ACTIVITY -> Only lines holding the string "宁波美诺华天康药业有限公司" are wanted; copy each one from the material.

MATERIAL PROVIDED ->
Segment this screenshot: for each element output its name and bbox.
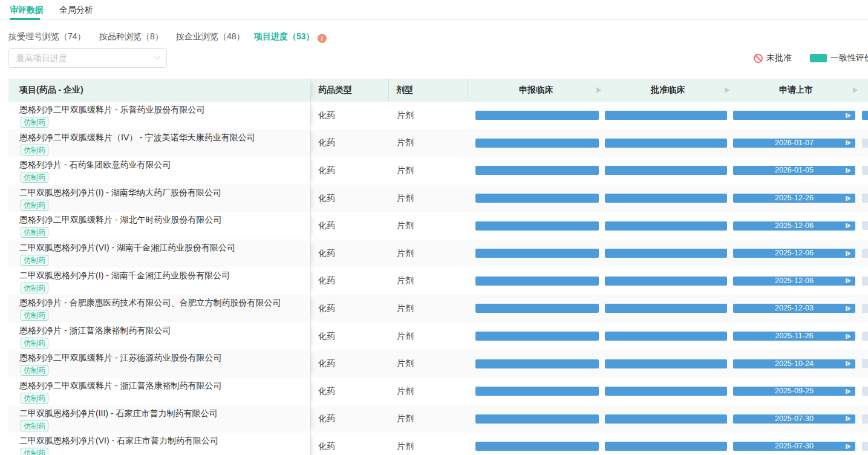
approve-clinical-progress-bar[interactable] bbox=[605, 166, 727, 175]
apply-listing-progress-bar[interactable]: 2025-12-26 bbox=[733, 194, 855, 203]
approve-clinical-cell bbox=[605, 295, 733, 322]
apply-listing-cell: 2025-09-25 bbox=[733, 378, 861, 405]
project-name[interactable]: 二甲双胍恩格列净片(VI) - 湖南千金湘江药业股份有限公司 bbox=[19, 242, 310, 254]
apply-listing-progress-bar[interactable]: 2025-09-25 bbox=[733, 387, 855, 396]
approve-clinical-progress-bar[interactable] bbox=[605, 277, 727, 286]
project-name[interactable]: 恩格列净二甲双胍缓释片 - 乐普药业股份有限公司 bbox=[19, 104, 310, 116]
approve-clinical-progress-bar[interactable] bbox=[605, 304, 727, 313]
next-stage-progress-fragment bbox=[862, 194, 868, 203]
declare-clinical-progress-bar[interactable] bbox=[475, 414, 599, 424]
project-name[interactable]: 恩格列净二甲双胍缓释片 - 浙江普洛康裕制药有限公司 bbox=[19, 380, 310, 391]
table-row[interactable]: 二甲双胍恩格列净片(III) - 石家庄市普力制药有限公司 仿制药 化药 片剂 … bbox=[8, 405, 868, 433]
next-stage-cell bbox=[861, 350, 868, 378]
declare-clinical-progress-bar[interactable] bbox=[475, 221, 599, 231]
apply-listing-progress-bar[interactable]: 2025-12-03 bbox=[733, 304, 855, 313]
header-dosage-form: 剂型 bbox=[388, 79, 468, 102]
table-row[interactable]: 恩格列净片 - 合肥康惠医药技术有限公司、合肥立方制药股份有限公司 仿制药 化药… bbox=[8, 295, 868, 322]
declare-clinical-progress-bar[interactable] bbox=[475, 332, 599, 341]
table-row[interactable]: 二甲双胍恩格列净片(VI) - 湖南千金湘江药业股份有限公司 仿制药 化药 片剂… bbox=[8, 240, 868, 267]
project-name[interactable]: 恩格列净二甲双胍缓释片（IV） - 宁波美诺华天康药业有限公司 bbox=[19, 132, 310, 143]
apply-listing-progress-bar[interactable]: 2025-12-06 bbox=[733, 249, 855, 258]
approve-clinical-progress-bar[interactable] bbox=[605, 442, 727, 451]
active-tab-underline bbox=[10, 18, 40, 20]
approve-clinical-progress-bar[interactable] bbox=[605, 139, 727, 148]
next-stage-cell bbox=[861, 240, 868, 267]
apply-listing-progress-bar[interactable]: 2026-01-07 bbox=[733, 139, 855, 148]
stage-arrow-icon[interactable] bbox=[596, 87, 601, 93]
stage-arrow-icon[interactable] bbox=[725, 87, 729, 93]
apply-listing-progress-bar[interactable] bbox=[733, 111, 855, 120]
stage-arrow-icon[interactable] bbox=[853, 87, 858, 93]
apply-listing-progress-bar[interactable]: 2025-12-06 bbox=[733, 221, 855, 231]
table-row[interactable]: 恩格列净二甲双胍缓释片 - 湖北午时药业股份有限公司 仿制药 化药 片剂 202… bbox=[8, 212, 868, 240]
declare-clinical-progress-bar[interactable] bbox=[475, 194, 599, 203]
declare-clinical-progress-bar[interactable] bbox=[475, 442, 599, 451]
header-declare-clinical-label: 申报临床 bbox=[519, 85, 553, 96]
table-row[interactable]: 恩格列净二甲双胍缓释片（IV） - 宁波美诺华天康药业有限公司 仿制药 化药 片… bbox=[8, 129, 868, 157]
declare-clinical-progress-bar[interactable] bbox=[475, 139, 599, 148]
listing-date: 2025-12-06 bbox=[775, 249, 814, 258]
approve-clinical-progress-bar[interactable] bbox=[605, 111, 727, 120]
apply-listing-progress-bar[interactable]: 2025-07-30 bbox=[733, 414, 855, 424]
project-name[interactable]: 恩格列净二甲双胍缓释片 - 湖北午时药业股份有限公司 bbox=[19, 214, 310, 226]
approve-clinical-progress-bar[interactable] bbox=[605, 221, 727, 231]
subtab-project-progress-label: 项目进度（53） bbox=[254, 31, 315, 41]
header-apply-listing-label: 申请上市 bbox=[779, 85, 813, 96]
approve-clinical-cell bbox=[605, 157, 733, 185]
declare-clinical-progress-bar[interactable] bbox=[475, 387, 599, 396]
info-icon[interactable]: i bbox=[318, 34, 327, 43]
drug-type-cell: 化药 bbox=[311, 102, 390, 129]
table-row[interactable]: 恩格列净二甲双胍缓释片 - 浙江普洛康裕制药有限公司 仿制药 化药 片剂 202… bbox=[8, 378, 868, 405]
table-row[interactable]: 二甲双胍恩格列净片(Ⅰ) - 湖南千金湘江药业股份有限公司 仿制药 化药 片剂 … bbox=[8, 267, 868, 295]
approve-clinical-progress-bar[interactable] bbox=[605, 387, 727, 396]
table-row[interactable]: 二甲双胍恩格列净片(Ⅰ) - 湖南华纳大药厂股份有限公司 仿制药 化药 片剂 2… bbox=[8, 185, 868, 212]
apply-listing-progress-bar[interactable]: 2025-11-26 bbox=[733, 332, 855, 341]
apply-listing-cell: 2025-12-26 bbox=[733, 185, 861, 212]
apply-listing-cell: 2025-12-06 bbox=[733, 267, 861, 295]
project-name[interactable]: 恩格列净片 - 石药集团欧意药业有限公司 bbox=[19, 159, 310, 171]
project-name[interactable]: 二甲双胍恩格列净片(III) - 石家庄市普力制药有限公司 bbox=[19, 408, 310, 419]
declare-clinical-progress-bar[interactable] bbox=[475, 249, 599, 258]
subtab-by-acceptance-number[interactable]: 按受理号浏览（74） bbox=[8, 31, 86, 42]
approve-clinical-progress-bar[interactable] bbox=[605, 249, 727, 258]
subtab-by-company[interactable]: 按企业浏览（48） bbox=[176, 31, 245, 42]
next-stage-progress-fragment bbox=[862, 304, 868, 313]
table-row[interactable]: 恩格列净片 - 石药集团欧意药业有限公司 仿制药 化药 片剂 2026-01-0… bbox=[8, 157, 868, 185]
listing-date: 2025-12-03 bbox=[775, 304, 814, 313]
project-cell: 恩格列净片 - 石药集团欧意药业有限公司 仿制药 bbox=[8, 157, 311, 185]
tab-global-analysis[interactable]: 全局分析 bbox=[59, 5, 93, 16]
project-name[interactable]: 二甲双胍恩格列净片(Ⅰ) - 湖南千金湘江药业股份有限公司 bbox=[19, 270, 310, 281]
subtab-by-variety[interactable]: 按品种浏览（8） bbox=[99, 31, 163, 42]
project-name[interactable]: 恩格列净片 - 合肥康惠医药技术有限公司、合肥立方制药股份有限公司 bbox=[19, 297, 310, 309]
project-name[interactable]: 二甲双胍恩格列净片(VI) - 石家庄市普力制药有限公司 bbox=[19, 435, 310, 447]
next-stage-progress-fragment bbox=[862, 359, 868, 368]
apply-listing-progress-bar[interactable]: 2025-10-24 bbox=[733, 359, 855, 368]
approve-clinical-progress-bar[interactable] bbox=[605, 332, 727, 341]
table-row[interactable]: 恩格列净二甲双胍缓释片 - 乐普药业股份有限公司 仿制药 化药 片剂 bbox=[8, 102, 868, 129]
table-row[interactable]: 二甲双胍恩格列净片(VI) - 石家庄市普力制药有限公司 仿制药 化药 片剂 2… bbox=[8, 433, 868, 455]
approve-clinical-progress-bar[interactable] bbox=[605, 359, 727, 368]
approve-clinical-progress-bar[interactable] bbox=[605, 414, 727, 424]
table-row[interactable]: 恩格列净二甲双胍缓释片 - 江苏德源药业股份有限公司 仿制药 化药 片剂 202… bbox=[8, 350, 868, 378]
project-name[interactable]: 恩格列净二甲双胍缓释片 - 江苏德源药业股份有限公司 bbox=[19, 352, 310, 364]
declare-clinical-progress-bar[interactable] bbox=[475, 359, 599, 368]
declare-clinical-progress-bar[interactable] bbox=[475, 277, 599, 286]
subtab-project-progress[interactable]: 项目进度（53）i bbox=[254, 31, 327, 43]
approve-clinical-progress-bar[interactable] bbox=[605, 194, 727, 203]
max-progress-select[interactable]: 最高项目进度 bbox=[8, 48, 167, 68]
step-forward-icon bbox=[846, 278, 851, 283]
project-name[interactable]: 恩格列净片 - 浙江普洛康裕制药有限公司 bbox=[19, 325, 310, 336]
apply-listing-progress-bar[interactable]: 2025-07-30 bbox=[733, 442, 855, 451]
project-name[interactable]: 二甲双胍恩格列净片(Ⅰ) - 湖南华纳大药厂股份有限公司 bbox=[19, 187, 310, 198]
apply-listing-progress-bar[interactable]: 2025-12-06 bbox=[733, 277, 855, 286]
next-stage-cell bbox=[861, 405, 868, 433]
tab-review-data[interactable]: 审评数据 bbox=[10, 5, 44, 16]
table-row[interactable]: 恩格列净片 - 浙江普洛康裕制药有限公司 仿制药 化药 片剂 2025-11-2… bbox=[8, 322, 868, 350]
consistency-bar-swatch bbox=[810, 54, 827, 62]
declare-clinical-progress-bar[interactable] bbox=[475, 166, 599, 175]
declare-clinical-progress-bar[interactable] bbox=[475, 111, 599, 120]
dosage-form-cell: 片剂 bbox=[390, 102, 469, 129]
step-forward-icon bbox=[846, 113, 851, 118]
declare-clinical-progress-bar[interactable] bbox=[475, 304, 599, 313]
apply-listing-progress-bar[interactable]: 2026-01-05 bbox=[733, 166, 855, 175]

TASK SOLUTION ->
project-name[interactable]: 恩格列净二甲双胍缓释片（IV） - 宁波美诺华天康药业有限公司 bbox=[19, 132, 310, 143]
table-row[interactable]: 恩格列净二甲双胍缓释片（IV） - 宁波美诺华天康药业有限公司 仿制药 化药 片… bbox=[8, 129, 868, 157]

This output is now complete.